Demeter wandered the earth, half mad with grief, searching for her lost daughter who had vanished without a trace.  She heard Persephone's cries for help since they were loud enough to reach the heights of Mount Olympus.  But no one seemed to have any useful information until Hecate, goddess of magic and crosswords, advised her to demand answers of Helios, the Sun god.  He finally admitted that Zeus had agreed to give Persephone to his brother Hades to become his wife.  Unfortunately, neither girl nor mother was consulted...


Zeus demonstrated fraternal loyalty and was not inclined to ask his sibling to give up his bride.  Utterly inconsolable, Demeter abandoned Olympus, going to live at her temple at Eleusis.  Crops withered and the winds grew cold as Demeter's tears became more bitter.  One by one, every god, even the vain and cowardly Ares, traveled to Eleusis to plead with her to show mercy to the dying earth and its creatures...

 
The solution to this cosmic disaster became part of the Mysteries of Eleusis, a scene of which is depicted in a bas relief, dating to about 440 BCE, from the temple in that town.  Hades eventually relented and returned Persephone to her mother.  But since his wife had eaten a pomegranate and since six of its seeds remained in her teeth, Hades had claim to her company for six months of the year.  And for this reason we have autumn and winter while Demeter grieves the temporary loss of her daughter each year...
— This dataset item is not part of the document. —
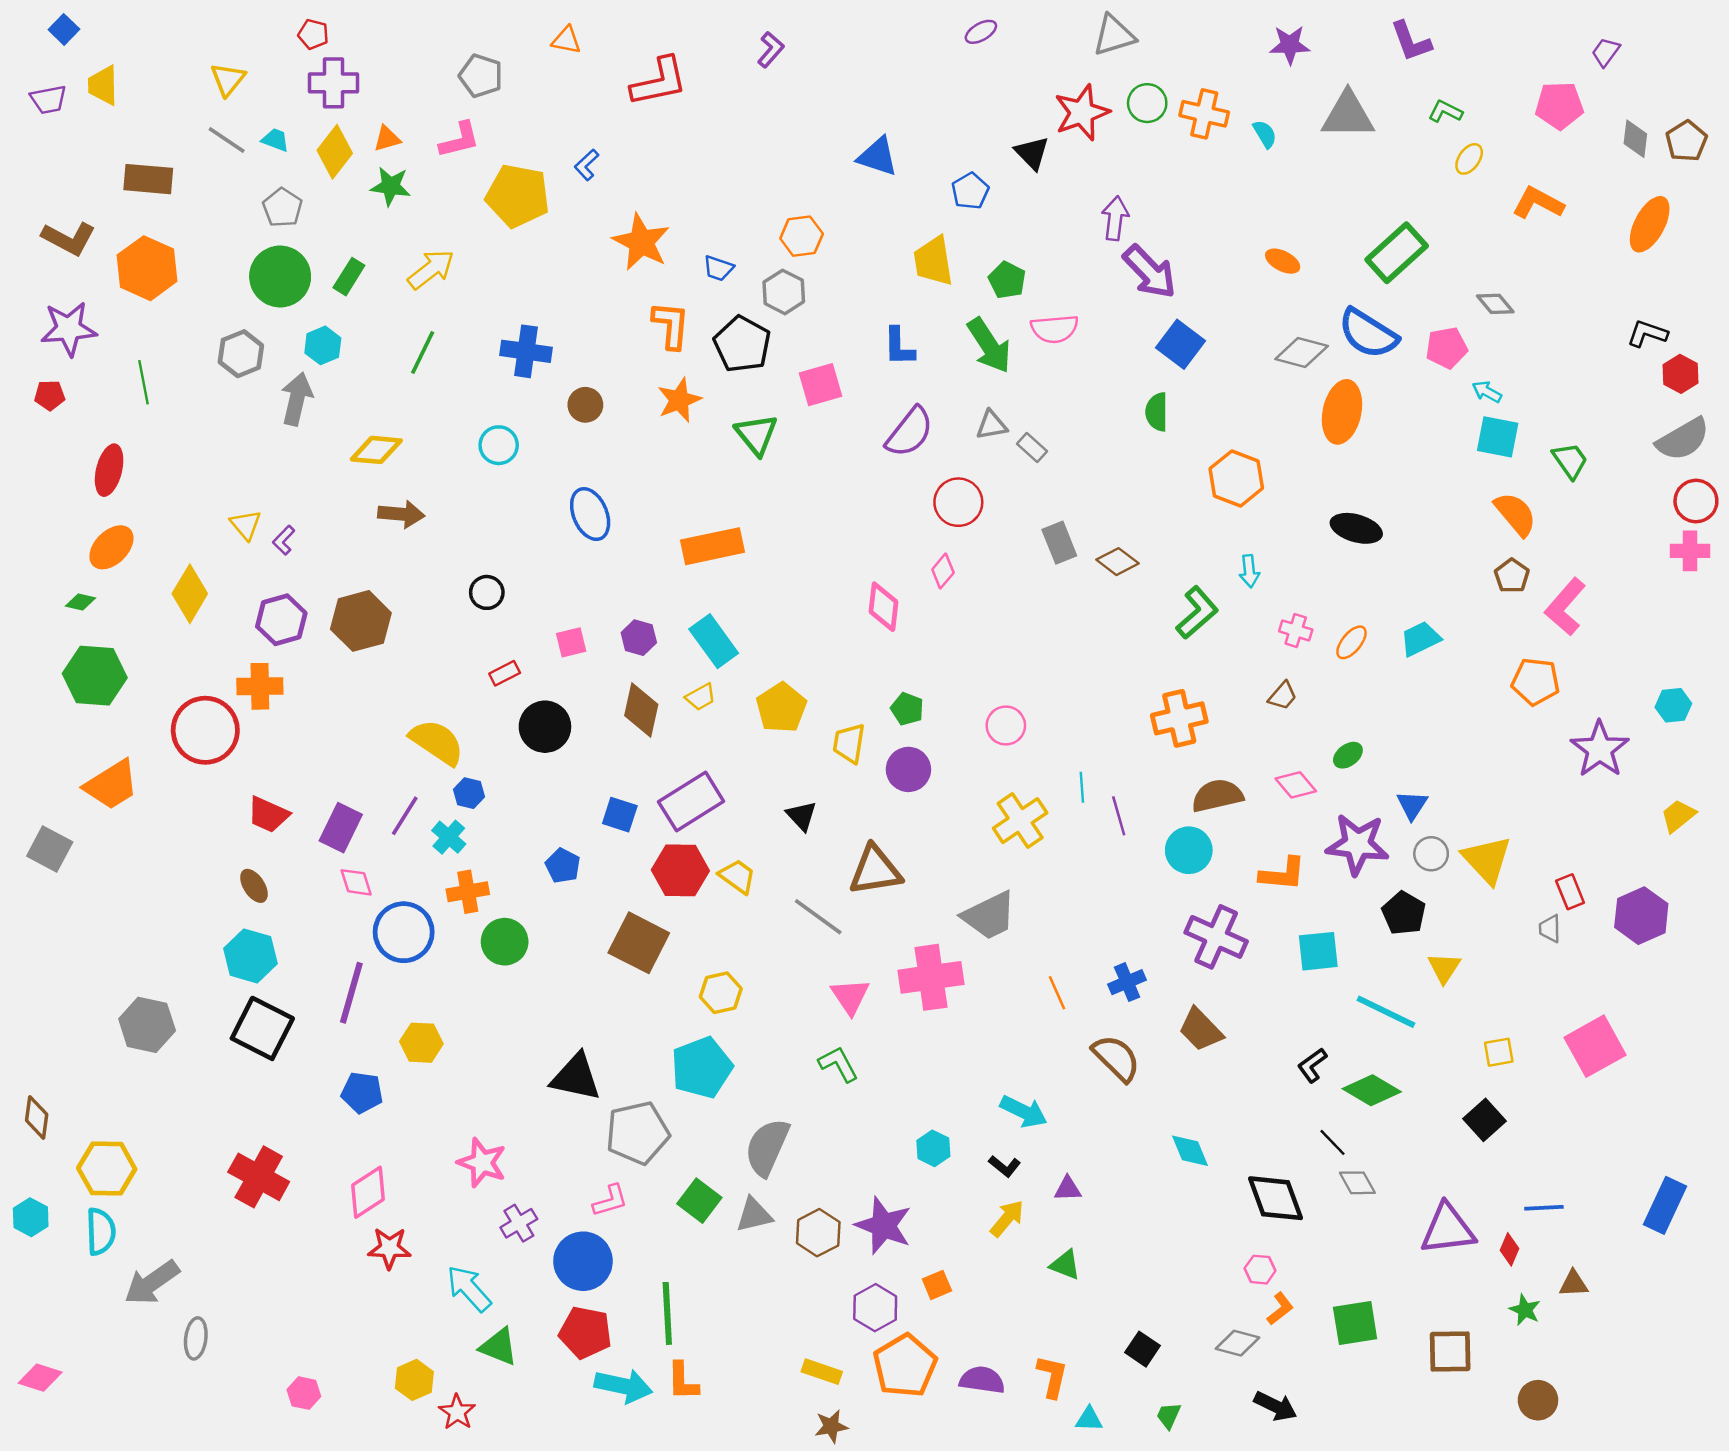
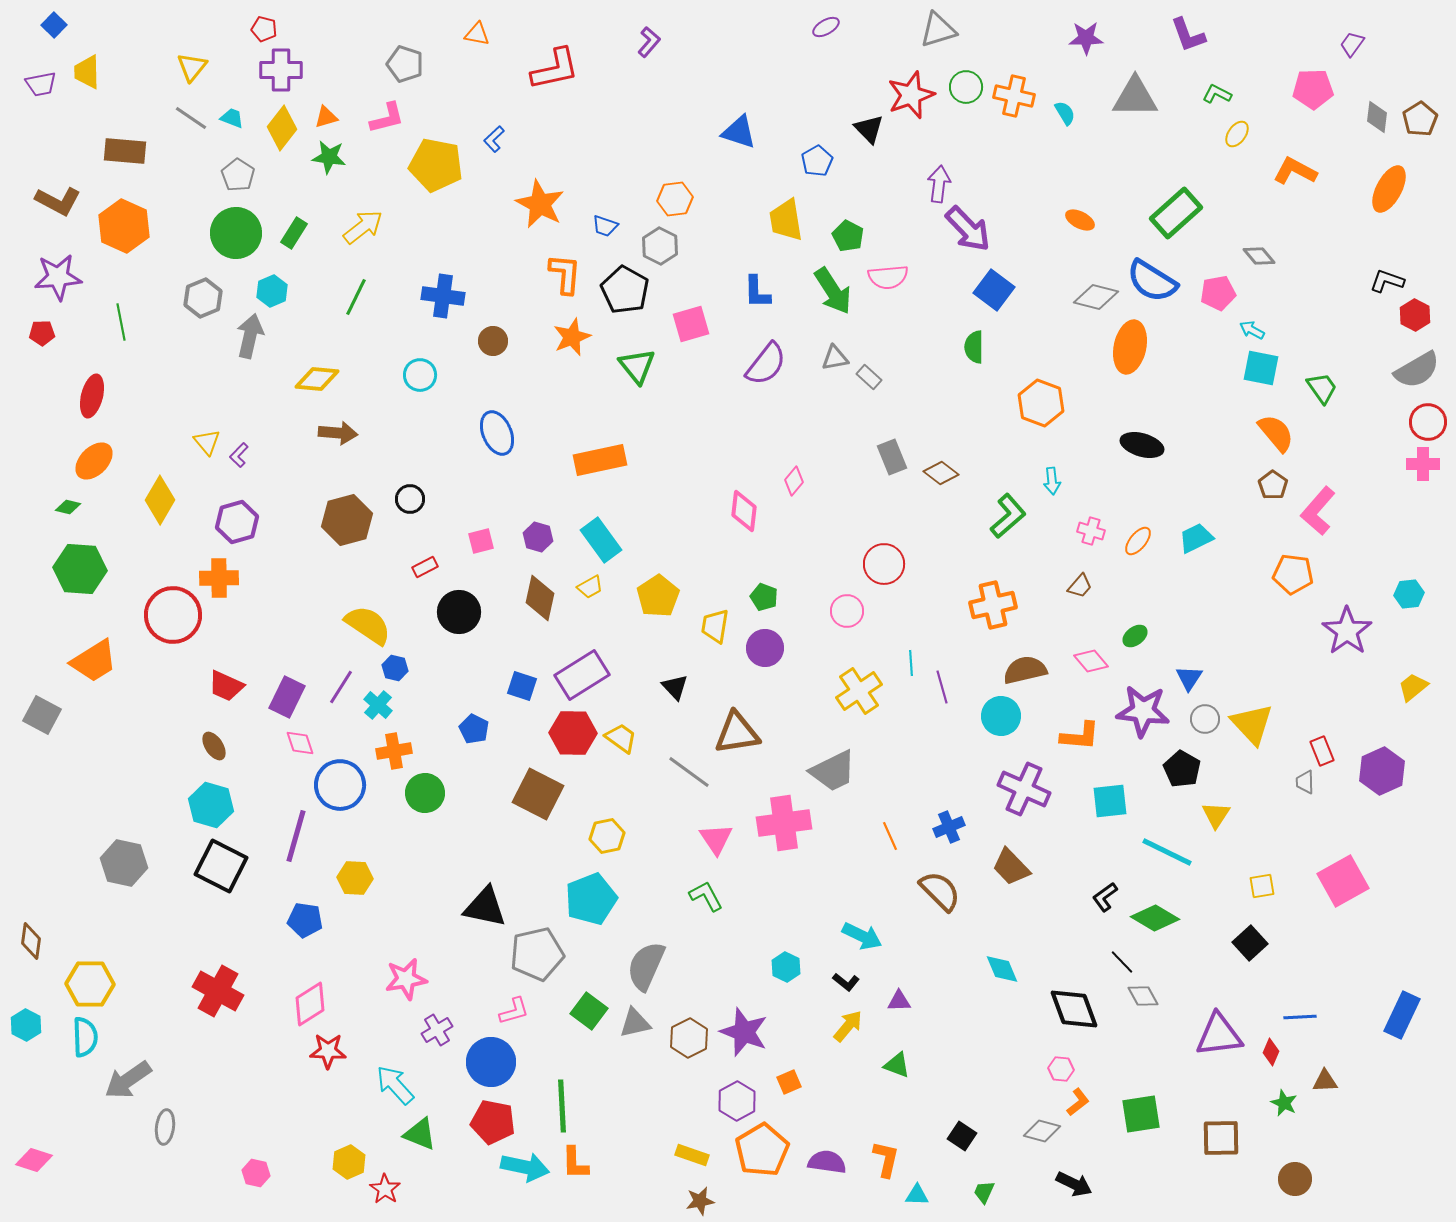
red circle: (958, 502) -> (884, 564), moved
brown hexagon: (361, 621) -> (347, 520), moved
pink star: (482, 1163) -> (406, 979), turned -30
Dionysus, the wine god, had his own connection to the Mystery Religions.  Followers of his cults entranced themselves, drunk or drugged, seeking liberation from the drudgery of ordinary life or the pain they felt daily.  It is no surprise many of his worshippers were slaves and women given the status of both in ancient times.  But he had believers from among the wealthy classes who felt trapped by social constraints.  In a sense, he was a democratic god who closed the doors to liberation to none who accepted the freedom he offered...
Guido Renaldi: Hercules Slays The Hydra


Our illustration is a decorated amphora dating to around 525 BCE and shows Dionysus in the company of his wife Ariadne.  Her name means "most holy" and some scholars, including Robert Graves, believe she was originally the Great Goddess of Crete whose province was to embody the entire Earth, fertility, and motherhood...

 
Early Christianity benefitted from the widespread cult of Dionysus who took on a Greek form in Thrace after borrowing traits from the Cretan deity Zagreus, the Phoenician god Sabazius, and the Lydian divinity Bassareus.  Missionaries spreading the gospel of the new messiah had but to retell the story of Jesus transforming water into wine and speak of the Nazarene's message that all men and women were brothers and sisters, each a uniquely precious soul loved by the One God who made all things... 
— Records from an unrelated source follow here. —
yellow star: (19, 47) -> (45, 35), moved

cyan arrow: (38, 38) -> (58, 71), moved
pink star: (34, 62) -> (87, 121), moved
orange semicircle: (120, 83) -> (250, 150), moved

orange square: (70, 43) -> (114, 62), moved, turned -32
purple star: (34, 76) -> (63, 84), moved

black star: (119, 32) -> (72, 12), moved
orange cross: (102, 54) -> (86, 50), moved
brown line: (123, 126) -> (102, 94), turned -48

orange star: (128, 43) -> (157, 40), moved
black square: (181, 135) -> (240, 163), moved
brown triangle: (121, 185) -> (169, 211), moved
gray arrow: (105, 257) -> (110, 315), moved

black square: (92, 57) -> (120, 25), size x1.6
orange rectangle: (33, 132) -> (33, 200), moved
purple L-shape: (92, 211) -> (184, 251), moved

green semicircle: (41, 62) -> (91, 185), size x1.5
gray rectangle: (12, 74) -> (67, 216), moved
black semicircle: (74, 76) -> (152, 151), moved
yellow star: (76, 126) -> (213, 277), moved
Not all, of course, embraced Dionysus...


 
Pentheus, king of Thebes and whose name means "Man of Sorrows", was a puritanical soul who had been warned by the blind seer Tiresias to accept the rule of Dionysus lest his mother and sister be covered in his blood.  He didn't listen...

The great strength of Greek myths which has allowed them to endure for century after century is their humanity.  Unlike the deities of many other lands, the Greek gods looked like men and women, only more perfectly so.  They were not half hippopotamus or half hawk or a giant snake demanding the burned bodies of babies as sacrifices.  And the Greeks told rousing tales of heroes, most of them sons of an immortal god and a mortal woman, who appeared at the very last minute of mankind's darkest hour on the backs of flying horses to do battle with titanic monsters bent on utter destruction...
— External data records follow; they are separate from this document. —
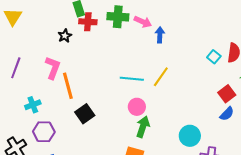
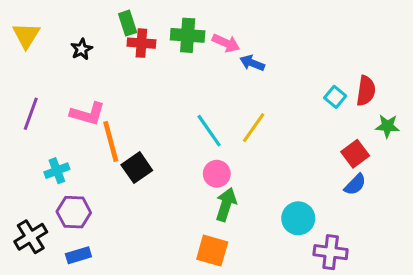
blue arrow: (160, 35) -> (252, 63), turned -70
black star: (65, 36) -> (81, 49), moved
pink L-shape: (53, 68) -> (88, 114), turned 85
cyan line: (132, 79) -> (209, 131), turned 50
black square: (85, 114) -> (137, 168), moved

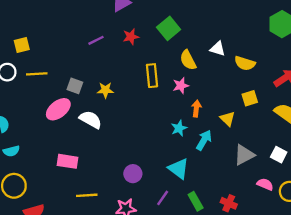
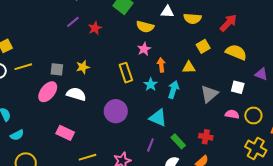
red star: (131, 37) -> (95, 28), moved
purple line: (96, 40) -> (73, 22), moved
yellow semicircle: (188, 60) -> (145, 27), turned -36
yellow rectangle: (152, 76) -> (126, 73), moved
yellow triangle: (227, 119) -> (189, 67), turned -32
pink rectangle: (67, 161) -> (65, 133), turned 30
purple circle: (133, 174) -> (116, 111), moved, size x1.5

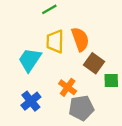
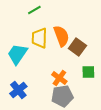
brown square: (94, 63) -> (77, 47), moved
orange cross: (68, 87) -> (59, 78), moved

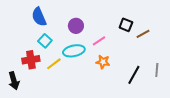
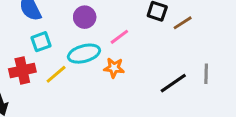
cyan square: (45, 41) -> (41, 42), turned 32
orange star: (103, 62) -> (114, 68), moved
black line: (134, 75) -> (173, 83), turned 30

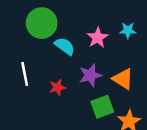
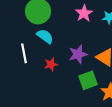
pink star: (97, 38) -> (84, 13), moved
cyan semicircle: (65, 46) -> (45, 36), moved

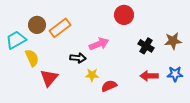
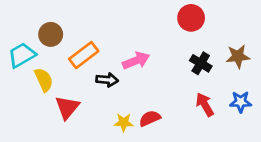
red circle: (124, 15) -> (191, 18), moved
orange rectangle: (60, 28) -> (84, 55), moved
yellow star: (92, 75) -> (124, 122), moved
red arrow: (149, 76) -> (205, 105), turned 60

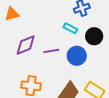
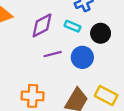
purple diamond: (26, 45) -> (42, 25), moved

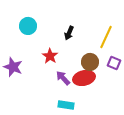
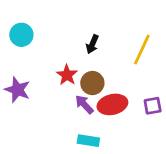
cyan circle: (28, 26) -> (21, 35), moved
brown circle: (90, 62) -> (92, 83), moved
purple square: (114, 63) -> (153, 106), moved, turned -32

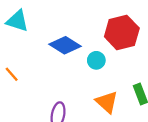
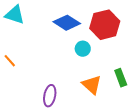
blue diamond: (65, 45) -> (67, 23), moved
D'Aulaire's Book of Greek Myths:
The Family Tree of Olympus

Heracles was one of the most popular heroes in Greece.  Romans called him Hercules and they too celebrated his strength and courage.  We see him here in Hercules Slays The Hydra, a 1620 painting by Guido Reni, which takes as its inspiration the second of twelve "Labors" imposed upon him as penance for killing his own sons after Hera drove him to madness.  Truth be told, Hera wanted the nine-headed serpent with poisonous breath to kill Heracles simply because he was one of the many sons of mortal women fathered by her philandering husband-brother Zeus...


Guido Reni, our painter, was born in 1575 to a family of musicians living in Bologna but was apprenticed at the age of nine to Flemish painter Denys Calvaert who found a new home in Italy after leaving his native Antwerp.  Both master and apprentice belonged to the Baroque school of painting-- as did Peter Paul Rubens.  These artists utilized clear detail and exaggerated motion to create the drama and tension.  Many Baroque artists were deeply religious men-- like Calvaert and Reni-- whose paintings of Biblical scenes hint at the ecstasy born of faith...

Even when these Greek heroes were not demigods and only mortal men like Odysseus, who may or may not have actually once lived as King of Ithaca, they know lives touched by magic.  Odysseus knew the horror of ten years of war at Troy and felt the pain of yet ten more years of wandering as he tried to find his way back home to his beloved queen Penelope.  Along the way, he encountered deadly singing sirens, a man-eating Cyclops, and a most lovely sorceress who bade him dally with her on her enchanted isle... 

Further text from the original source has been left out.